Landkreis Sonneberg Erneut sind zwei Corona-Tote zu beklagen

Die Maske an den Haken zu hängen, dazu gibt die Situation im Landkreis Sonneberg weiter keinen Anlass. Foto: /Carl-Heinz Zitzmann

Der Rest der Republik diskutiert übers Zeitregime für Corona-Lockerungen, Sonneberg verharrt bei den Neuinfektionen hingegen auf hohem Niveau.

Sonneberg - Eine Sonderstellung unter umgekehrten Vorzeichen nehmen in diesen Tagen Sonneberg und sein Nachbarkreis Hildburghausen in Anspruch. Derweil deutschlandweit Inzidenzen rund um die 35er-Schwelle die Hoffnung auf ein Ende der Corona-Beschränkungen befeuern, verharren die beiden Südthüringer Gebietskörperschaften auf vergleichsweise hohem Niveau von Neuansteckungen – mit zuletzt steigender Tendenz.

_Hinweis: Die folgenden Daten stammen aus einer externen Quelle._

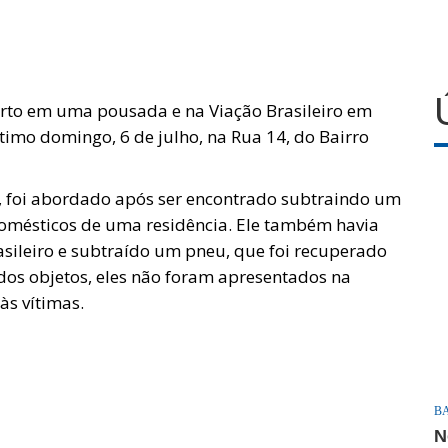
furto em uma pousada e na Viação Brasileiro em
timo domingo, 6 de julho, na Rua 14, do Bairro
, foi abordado após ser encontrado subtraindo um
domésticos de uma residência. Ele também havia
sileiro e subtraído um pneu, que foi recuperado
dos objetos, eles não foram apresentados na
às vítimas.
B
N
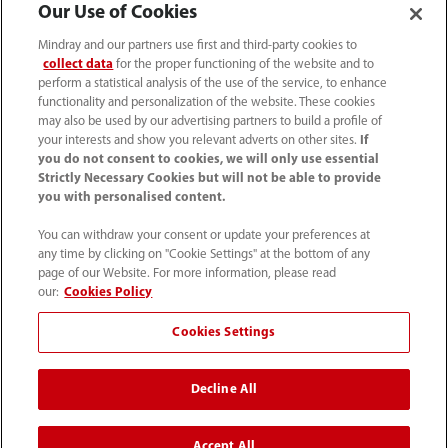
Our Use of Cookies
Mindray and our partners use first and third-party cookies to
Información de contacto
collect data
for the proper functioning of the website and to
perform a statistical analysis of the use of the service, to enhance
functionality and personalization of the website. These cookies
may also be used by our advertising partners to build a profile of
your interests and show you relevant adverts on other sites.
If
you do not consent to cookies, we will only use essential
Strictly Necessary Cookies but will not be able to provide
you with personalised content.
You can withdraw your consent or update your preferences at
any time by clicking on "Cookie Settings" at the bottom of any
page of our Website. For more information, please read
our:
Cookies Policy
52 55 5661 9450
Cookies Settings
intl-market@mindray.com
Decline All
Condiciones de uso
｜
Mapa del sitio
｜
Aviso cookies
｜
Aviso de privacidad
｜
Línea de atención telefónica
｜
Accept All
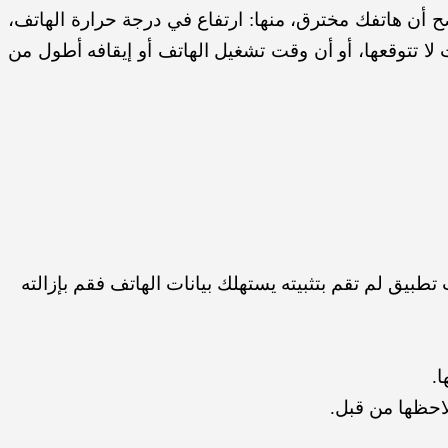
 أن هاتفك مخترق، منها: ارتفاع في درجة حرارة الهاتف،
 لا تتوقعها، أو أن وقت تشغيل الهاتف أو إيقافه أطول من
 تطبيق لم تقم بتثبيته يستهلك بيانات الهاتف فقم بإزالته
.
لاحظها من قبل.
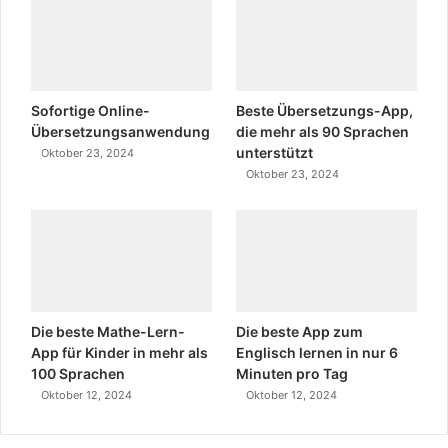
Sofortige Online-
Beste Übersetzungs-App,
Übersetzungsanwendung
die mehr als 90 Sprachen
unterstützt
Oktober 23, 2024
Oktober 23, 2024
Die beste Mathe-Lern-
Die beste App zum
App für Kinder in mehr als
Englisch lernen in nur 6
100 Sprachen
Minuten pro Tag
Oktober 12, 2024
Oktober 12, 2024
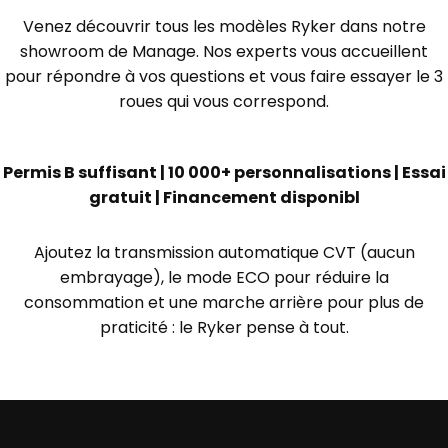
Venez découvrir tous les modèles Ryker dans notre
showroom de Manage. Nos experts vous accueillent
pour répondre à vos questions et vous faire essayer le 3
roues qui vous correspond.
Permis B suffisant | 10 000+ personnalisations | Essai
gratuit | Financement disponibl
Ajoutez la transmission automatique CVT (aucun
embrayage), le mode ECO pour réduire la
consommation et une marche arrière pour plus de
praticité : le Ryker pense à tout.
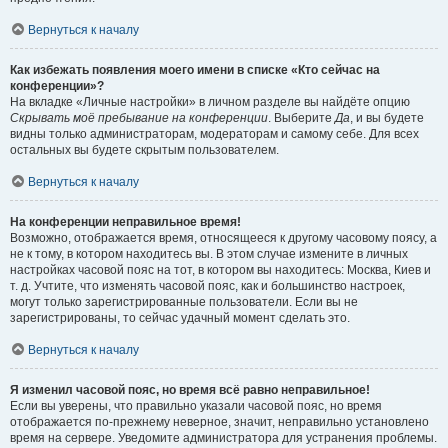
Вернуться к началу
Как избежать появления моего имени в списке «Кто сейчас на
конференции»?
На вкладке «Личные настройки» в личном разделе вы найдёте опцию
Скрывать моё пребывание на конференции
. Выберите
Да
, и вы будете
видны только администраторам, модераторам и самому себе. Для всех
остальных вы будете скрытым пользователем.
Вернуться к началу
На конференции неправильное время!
Возможно, отображается время, относящееся к другому часовому поясу, а
не к тому, в котором находитесь вы. В этом случае измените в личных
настройках часовой пояс на тот, в котором вы находитесь: Москва, Киев и
т. д. Учтите, что изменять часовой пояс, как и большинство настроек,
могут только зарегистрированные пользователи. Если вы не
зарегистрированы, то сейчас удачный момент сделать это.
Вернуться к началу
Я изменил часовой пояс, но время всё равно неправильное!
Если вы уверены, что правильно указали часовой пояс, но время
отображается по-прежнему неверное, значит, неправильно установлено
время на сервере. Уведомите администратора для устранения проблемы.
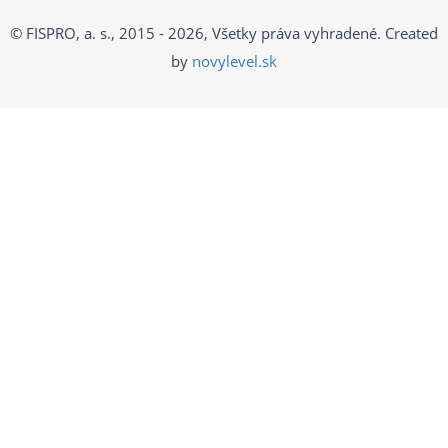
© FISPRO, a. s., 2015 - 2026, Všetky práva vyhradené. Created
by
novylevel.sk
Vyplňte náš kontaktný formulár a už čoskoro Vás
budeme kontaktovať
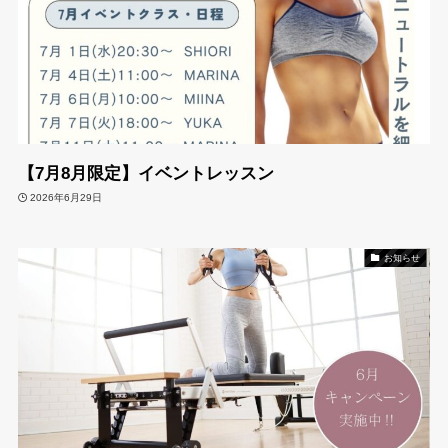
【7月8月限定】イベントレッスン
2026年6月29日
お知らせ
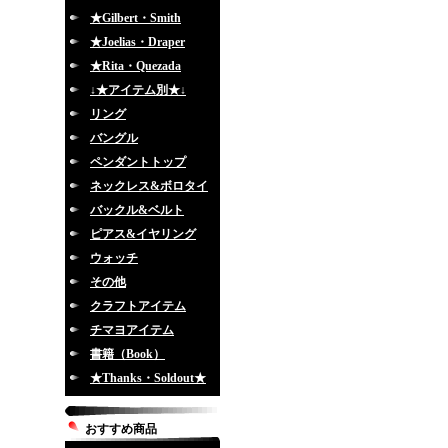
★Gilbert・Smith
★Joelias・Draper
★Rita・Quezada
↓★アイテム別★↓
リング
バングル
ペンダントトップ
ネックレス&ボロタイ
バックル&ベルト
ピアス&イヤリング
ウォッチ
その他
クラフトアイテム
チマヨアイテム
書籍（Book）
★Thanks・Soldout★
おすすめ商品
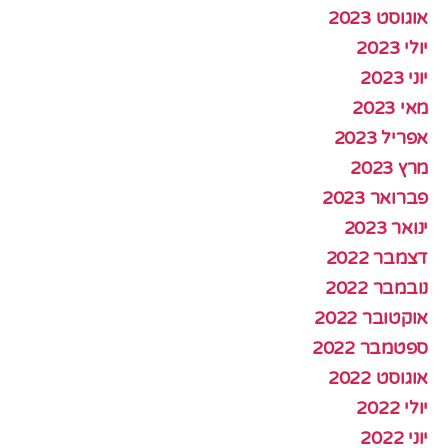
אוגוסט 2023
יולי 2023
יוני 2023
מאי 2023
אפריל 2023
מרץ 2023
פברואר 2023
ינואר 2023
דצמבר 2022
נובמבר 2022
אוקטובר 2022
ספטמבר 2022
אוגוסט 2022
יולי 2022
יוני 2022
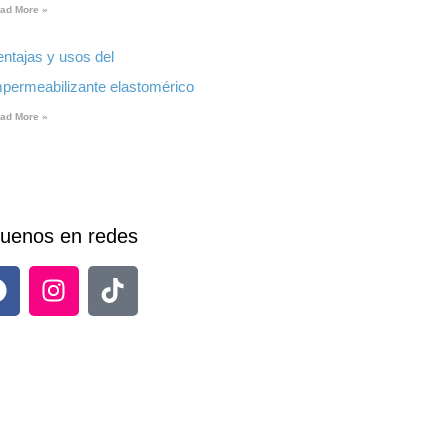
ad More »
entajas y usos del
mpermeabilizante elastomérico
ad More »
uenos en redes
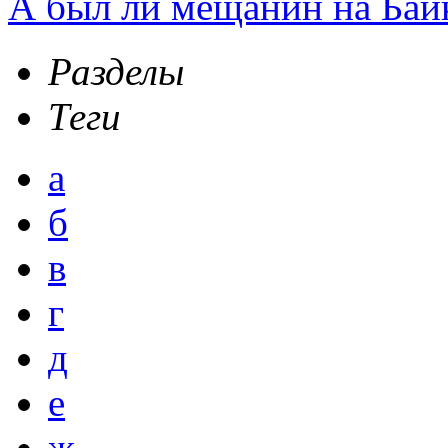
А был ли мещанин на Бай
Разделы
Теги
а
б
в
г
д
е
ж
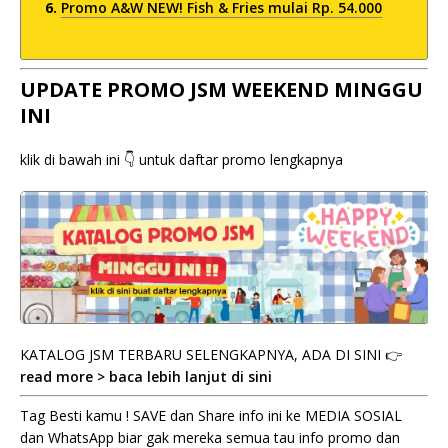
Promo A&W NEW! Fish & Fries mulai Rp. 54.000
UPDATE PROMO JSM WEEKEND MINGGU
INI
klik di bawah ini 👇 untuk daftar promo lengkapnya
KATALOG JSM TERBARU SELENGKAPNYA, ADA DI SINI 👉
read more > baca lebih lanjut di sini
Tag Besti kamu ! SAVE dan Share info ini ke MEDIA SOSIAL
dan WhatsApp biar gak mereka semua tau info promo dan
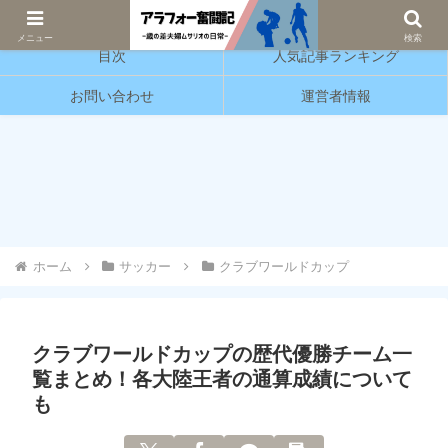
サッカーと育児の情報発信をしています。
メニュー
検索
目次
人気記事ランキング
お問い合わせ
運営者情報
ホーム
サッカー
クラブワールドカップ
クラブワールドカップの歴代優勝チーム一
覧まとめ！各大陸王者の通算成績について
も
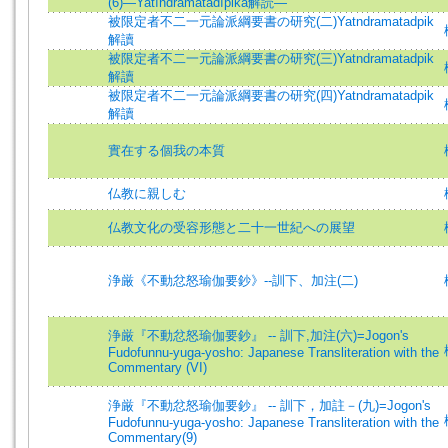
(6)―Yatīndramatadīpikā解読―
被限定者不二一元論派綱要書の研究(二)Yatndramatadpik
解讀
被限定者不二一元論派綱要書の研究(三)Yatndramatadpik
解讀
被限定者不二一元論派綱要書の研究(四)Yatndramatadpik
解讀
實在する個我の本質
仏教に親しむ
仏教文化の受容形態と二十一世紀への展望
浄厳《不動忿怒瑜伽要鈔》--訓下、加注(二)
浄厳『不動忿怒瑜伽要鈔』 -- 訓下,加注(六)=Jogon's
Fudofunnu-yuga-yosho: Japanese Transliteration with the
Commentary (VI)
浄厳『不動忿怒瑜伽要鈔』 -- 訓下，加註－(九)=Jogon's
Fudofunnu-yuga-yosho: Japanese Transliteration with the
Commentary(9)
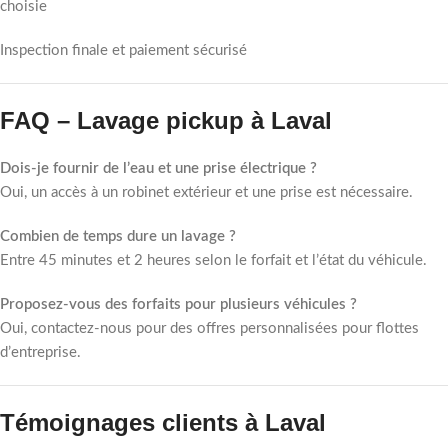
choisie
Inspection finale et paiement sécurisé
FAQ – Lavage pickup à Laval
Dois-je fournir de l’eau et une prise électrique ?
Oui, un accès à un robinet extérieur et une prise est nécessaire.
Combien de temps dure un lavage ?
Entre 45 minutes et 2 heures selon le forfait et l’état du véhicule.
Proposez-vous des forfaits pour plusieurs véhicules ?
Oui, contactez-nous pour des offres personnalisées pour flottes
d’entreprise.
Témoignages clients à Laval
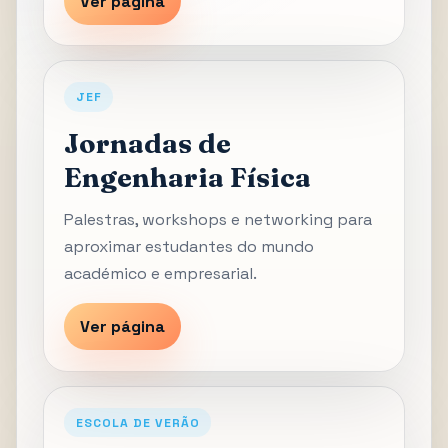
Ver página
JEF
Jornadas de
Engenharia Física
Palestras, workshops e networking para
aproximar estudantes do mundo
académico e empresarial.
Ver página
ESCOLA DE VERÃO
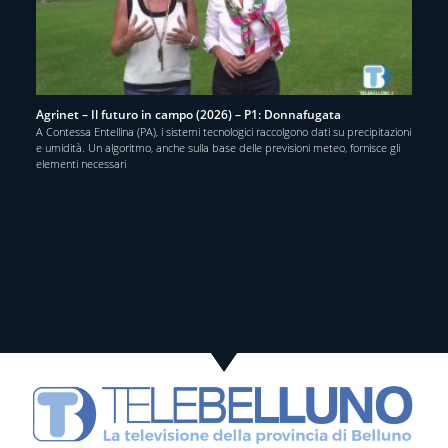
Agrinet – Il futuro in campo (2026) – P1: Donnafugata
A Contessa Entellina (PA), i sistemi tecnologici raccolgono dati su precipitazioni
e umidità. Un algoritmo, anche sulla base delle previsioni meteo, fornisce gli
elementi necessari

Vergangenes Frühjahr war es genau umgekehrt. Allerorten in der Republik waren Covid-Erkrankungen längst amtlich nachgewiesen, derweil Sonneberg und Hildburghausen zu Beginn des 19. März 2020 noch als letzte virenfreie Bastionen gehandelt wurden. Das Alleinstellungsmerkmal überdauerte freilich damals keinen Tag: Am 20. März vor einem Jahr meldete das Gesundheitsamt im Sonneberger Landratsamt die ersten drei Positiv-Befunde.

Ansteckung ist Familiensache

Am 1. Juni dieses Jahres besetzen Sonneberg und Hildburghausen nun – wieder gemeinsam – die Ränge der dieses Mal am meisten betroffenen Gebiete: Hildburghausen auf Platz 1, Sonneberg auf Platz 4 im Vergleich aller rund 400 Landkreise und kreisfreien Städte zwischen Ostsee und Alpen. Dabei hat sich das Ausbruchsgeschehen zumindest in den Einrichtungen zwischen Rennsteigregion und Föritztal nicht weiter zugespitzt. An der Grundschule Steinheid und in der Kindertagesstätte „Arche Noah“ in Sonneberg ist es bei der einen bekannten, im „Friedrich Fröbel“-Kindergarten in Haselbach und bei den Bachfelder „Kleine Socken“ bei zwei nachgewiesenen Infektionen geblieben. 14 Ansteckungen zählte das Landratsamt zuletzt im Sonneberger Azurit-Seniorenheim, wobei sich die Fälle je hälftig verteilen auf Bewohner und Personal.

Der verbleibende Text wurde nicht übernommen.